Citons également « Cholestérol, le grand bluff » diffusé sur Arte le 18 octobre 2016, relayant la thèse de l’absence de lien entre cholestérol et maladies cardiovasculaires et celle d’un complot de l’industrie pour promouvoir les médicaments à base de statines [18].

Enfin, pour donner un dernier exemple, France Bleu, le réseau des 44 radios locales publiques du groupe Radio France, semble s’être fait une spécialité dans la promotion des fausses sciences, sans esprit critique ni contrepartie sous forme de publi-reportages qui ne disent pas leur nom. Citons, parmi bien d’autres sujets similaires, l’aromathérapie avec un « expert » des « énergies vibratoires », de la « médecine quantique », et de la « gemmothérapie » [19]., « la relaxation musculaire progressive selon Jacobson » pour « le traitement du bégaiement » ou en complément pour « soigner une névrose ou une dépression » [20]., ou encore l’auriculothérapie qui, en « stimulant un des nombreux points [de l’oreille] correspondant aux zones du corps correspondantes » permet de « soulager la douleur, les addictions, le syndrome anxio-dépressif » et les « rhumatismes, sciatiques, troubles digestifs, zona, douleurs dorsales » [21—24]..

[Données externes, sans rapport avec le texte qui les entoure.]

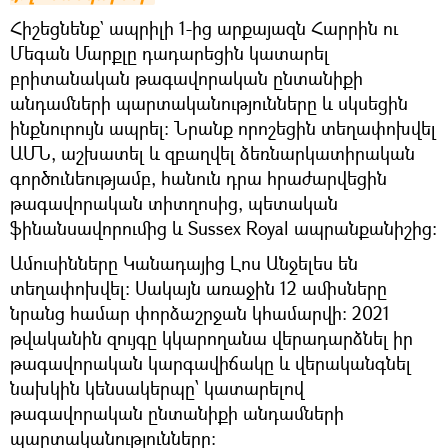
Հիշեցնենք` ապրիլի 1-ից արքայազն Հարրին ու
Մեգան Մարքլը դադարեցին կատարել
բրիտանական թագավորական ընտանիքի
անդամների պարտականությունները և սկսեցին
ինքնուրույն ապրել: Նրանք որոշեցին տեղափոխվել
ԱՄՆ, աշխատել և զբաղվել ձեռնարկատիրական
գործունեությամբ, հանուն դրա հրաժարվեցին
թագավորական տիտղոսից, պետական
ֆինանսավորումից և Sussex Royal ապրանքանիշից։
Ամուսինները Կանադայից Լոս Անջելես են
տեղափոխվել։ Սակայն առաջին 12 ամիսները
նրանց համար փորձաշրջան կհամարվի։ 2021
թվականին զույգը կկարողանա վերադարձնել իր
թագավորական կարգավիճակը և վերականգնել
նախկին կենսակերպը՝ կատարելով
թագավորական ընտանիքի անդամների
պարտականությունները:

Bien entendu, il y a de très nombreux documentaires traitant de sujets aux interfaces entre la science et la décision qui sont réalisés avec rigueur. La télévision propose également d’excellentes émissions de vulgarisation scientifique et médicale. Et les médias qui ont « fact-checké » le documentaire « Hold-up » ont eu raison de le faire. Mais leur crédibilité ne serait-elle pas plus grande s’ils procédaient avec le même esprit critique sur d’autres documentaires qui recourent à certains procédés similaires ?

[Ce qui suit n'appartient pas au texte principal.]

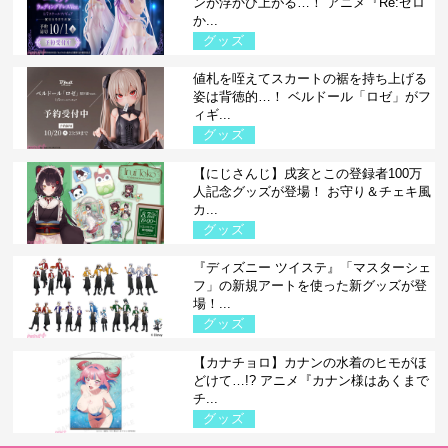
ンが浮かび上がる…！ アニメ『Re:ゼロ
か...
グッズ
値札を咥えてスカートの裾を持ち上げる
姿は背徳的…！ ベルドール「ロゼ」がフ
ィギ...
グッズ
【にじさんじ】戌亥とこの登録者100万
人記念グッズが登場！ お守り＆チェキ風
カ...
グッズ
『ディズニー ツイステ』「マスターシェ
フ」の新規アートを使った新グッズが登
場！...
グッズ
【カナチョロ】カナンの水着のヒモがほ
どけて…!? アニメ『カナン様はあくまで
チ...
グッズ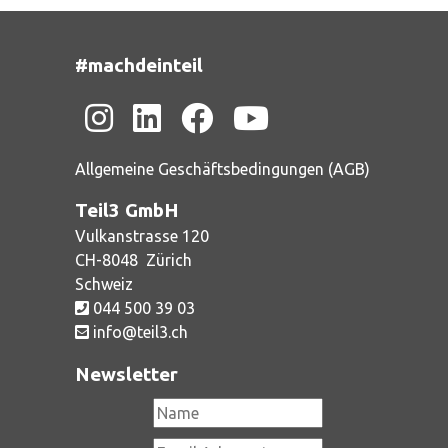
#machdeinteil
Allgemeine Geschäftsbedingungen (AGB)
Teil3 GmbH
Vulkanstrasse 120
CH-
8048
Zürich
Schweiz
044 500 39 03
info@teil3.ch
Newsletter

Radio France : information, publicité et propagande

Hasard de calendrier, c’est au même moment que Radio France, par la voix de sa présidente Sibyle Veil [25], annonce avoir choisi d’accorder des temps de publicité gratuits « à des acteurs qui agissent activement en faveur de la transition écologique (ONG, associations voire acteurs du privé qui y dédient leur action et n’ont de manière générale que très peu de budget publicitaire) ». Le médiateur de Radio France qui relaie l’information sur son site explique que cette initiative s’inscrit comme un « véritable prolongement de [ses] engagements éditoriaux ».

On peut se demander en quoi cette mise à disposition gratuite d’espaces publicitaires serait un prolongement d’engagements éditoriaux. Les associations et ONG qui pourront bénéficier de cette disposition défendent des positions idéologiques (ou économiques) qui sont les leurs. Leur expression dans l’espace public est légitime mais ne saurait se substituer au nécessaire travail d’information journalistique, ni même venir « en prolongement ». Le réchauffement climatique et les enjeux environnementaux constituent des défis majeurs que nos sociétés doivent affronter. Les choix à opérer pour une transition écologique sont partie prenante d’un vaste débat de société aux dimensions politiques, économiques et scientifiques avec de fortes implications sociétales. Les questions posées sont très nombreuses, dans un contexte de crise économique mondiale où l’accès de tous à l’énergie, à l’alimentation, aux soins, et plus généralement à des conditions d’existence dignes, est un défi majeur. La science nous éclaire sur la réalité des menaces climatiques et environnementales et sur l’impact de différents scénarios. Ses applications peuvent nous fournir des éléments de solution. Cependant, si la science peut permettre d’éclairer une partie des débats, elle ne saurait dicter les choix politiques que la société décidera finalement d’appliquer.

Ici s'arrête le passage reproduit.